Für meine Zusammenarbeit mit internationalen Fashion Brands möchte ich neue Formen der Begegnung schaffen – bewusst reduziert, hochwertig und inhaltlich klar positioniert.
Meine Projekte als Designer und Creative Director für Fashion und Accessory Brands werde ich noch weiter ausbauen – ich bin sehr stolz auf den Erfolg von Rossi und darüber, dass wir mit der Marke eine Art "Blueprint für modernes Brand Building" von Deutschland heraus geschrieben haben; mein Design-Credo für genderneutrale Silhouetten und Styles geht nun von Hemden, Hosen, Taschen über Interieur bis hin zu Düften.

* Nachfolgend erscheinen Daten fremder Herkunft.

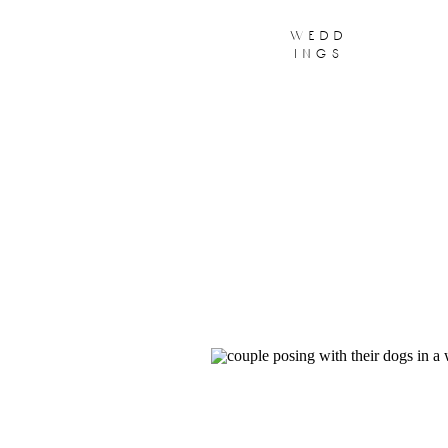
wedd
ings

Ich glaube fest daran, dass nachhaltige Relevanz nur dort entsteht, wo Vertrauen und gemeinsame Haltung die Grundlage bilden – 2026 geht es mir mehr darum, Strukturen zu schaffen, die Bestand haben – Plattformen, die sich weiterentwickeln können, ohne ihre Identität zu verlieren. 2026 sehe ich als ein Jahr, in dem Kuratieren, Vernetzen, Beraten, gemeinsam Kreieren nicht nur Methoden, sondern Haltung sind: aufmerksam, verbindend und konsequent in der Qualität.
Dieses Interview wurde schriftlich geführt.